FIG. 9 is a flow chart for explaining processing when issuing the
XFILL request to the external coupling unit 616 from the storage
unit 614.
[0013] First, in step S901, processing is executed by a store
buffer control unit in the storage unit 614. When the data
corresponding to the XFILL target address registered in the store
buffer is stored in the primary cache memory 615 (there is a
primary cache hit), the store buffer control unit releases the
store buffer to which the XFILL target address is registered and
does not secure a write buffer (processing finished). If the data
corresponding to the XFILL target address registered in the store
buffer is not stored in the primary cache memory 615 (there is a
primary cache miss), the store buffer control unit moves the XFILL
target address after committing from the store buffer to the write
buffer and releases the store buffer.
[0014] Next, in step S902, processing is executed by a write buffer
control unit in the storage unit 614. The write buffer control unit
moves the XFILL target address from the write buffer to an address
register. The write buffer control unit then issues an XFILL
request to the external coupling unit 616 and releases the write
buffer to which the XFILL target address is registered. In step
S903, the storage unit 614 then issues the XFILL request to the
external coupling unit 616.
[0015] Returning to FIG. 8, in step S803, the external coupling
unit 616 that receives the XFILL request from the storage unit 614
determines whether the data corresponding to the XFILL target
address is being held in the secondary cache memory 617 (whether
there is a cache hit).
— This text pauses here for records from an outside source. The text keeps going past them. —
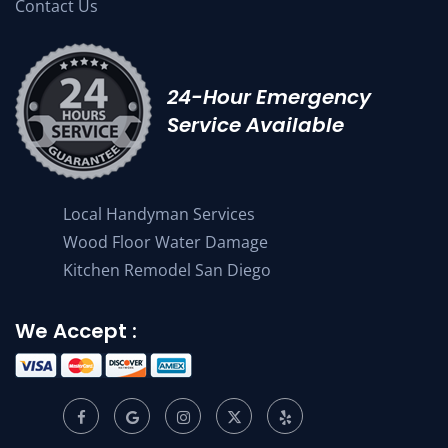
Contact Us
24-Hour Emergency
Service Available
Local Handyman Services
Wood Floor Water Damage
Kitchen Remodel San Diego
We Accept :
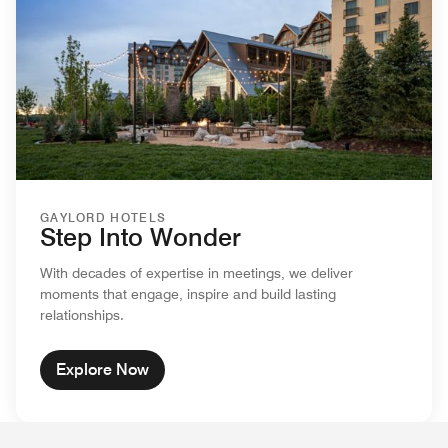
GAYLORD HOTELS
Step Into Wonder
With decades of expertise in meetings, we deliver
moments that engage, inspire and build lasting
relationships.
Explore Now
If the external coupling unit 616 determines
that the data is being held in the secondary cache memory 617
(there is a cache hit) (S803: Yes), in step S805, the external
coupling unit 616 sends an XFILL instruction completion
notification to the instruction control unit 612 and the storage
unit 614. Next, in step S806, the processor 611 executes the store
processing pertaining to the XFILL target address corresponding to
the subsequent instruction.
[0016] If the external coupling unit 616 determines that the data
is not being held in the secondary cache memory 617 (there is a
cache miss) (S803: No), in step S804, the external coupling unit
616 writes zero data in the XFILL target address in the secondary
cache memory 617 and enables a registration tag of the cache line
to which the zero data is registered. Next, the processing of the
aforementioned steps S805 and S806 is executed. By using the XFILL
instruction in this way, the processing time corresponding to the
memory initialization and memory copy processing can be
shortened.
[0017] Japanese Laid-open Patent Publication No. 2011-138213 is
known as an example of the related art.
SUMMARY
[0018] According to an aspect of the invention, an arithmetic
processing device includes: an instruction control circuit
configured to issue an instruction; a secondary cache memory
configured to store a portion data of data stored in a main memory;
and a primary cache circuit that includes a primary cache memory
and a first buffer, the primary cache memory storing a portion data
of the portion data stored in the secondary cache memory, and the
first buffer storing an address for obtaining data from the
secondary cache memory in a case where a cache miss is occurred in
the primary cache memory. When a first instruction for executing
processing to register data of a cache line in the secondary cache
memory without the occurrence of an access to the main memory, is
issued from the instruction control circuit and when data
corresponding to a first address designated as an access target in
the first instruction is not stored in the primary cache memory,
the primary cache circuit is configured to: store the first address
in the first buffer, and issue the first instruction to the
secondary cache memory.
[0019] The object and advantages of the invention will be realized
and attained by means of the elements and combinations particularly
pointed out in the claims.
[0020] It is to be understood that both the foregoing general
description and the following detailed description are exemplary
and explanatory and are not restrictive of the invention, as
claimed.
BRIEF DESCRIPTION OF DRAWINGS
[0021] FIG. 1 illustrates a configuration example of an arithmetic
processing device according to the present embodiment;
[0022] FIG. 2 is a flow chart for explaining processing when
issuing an XFILL request to an external coupling unit according to
the present embodiment;
[0023] FIG. 3 is a view for explaining XFILL instruction processing
operations according to the present embodiment;
[0024] FIG. 4 is a time chart depicting an example of XFILL
instruction processing according to the present embodiment;
[0025] FIG. 5 illustrates a configuration example of a subsequent
instruction inhibiting circuit according to the present
embodiment;
[0026] FIG. 6 is a diagram for explaining control based on the
store-in method;
[0027] FIG. 7 is a flow chart for depicting a processing flow of
store instructions in a processor that uses the store-in
method;
[0028] FIG. 8 is a flow chart for depicting a processing flow of an
XFILL instruction in a processor that uses the store-in method;
and
[0029] FIG. 9 is a flow chart for explaining processing when
issuing an XFILL request to an external coupling unit.
DESCRIPTION OF EMBODIMENT
[0030] When carrying out processing which includes XFILL
instructions, the order of memory accesses is preferably guaranteed
without the use of membar (memory barrier) instructions in order to
increase processing speeds. A membar instruction is an instruction
for carrying out the serialization of the memory accesses. When a
membar instruction is executed after a certain store instruction
has been executed, the execution of the instruction to be executed
thereafter is guaranteed after the execution of the store
instruction is completed. However, the processing speed of the
processor may be reduced.
[0031] The order of memory accesses during processing that includes
XFILL instructions is guaranteed without the use of membar
instructions by detecting the following conditions.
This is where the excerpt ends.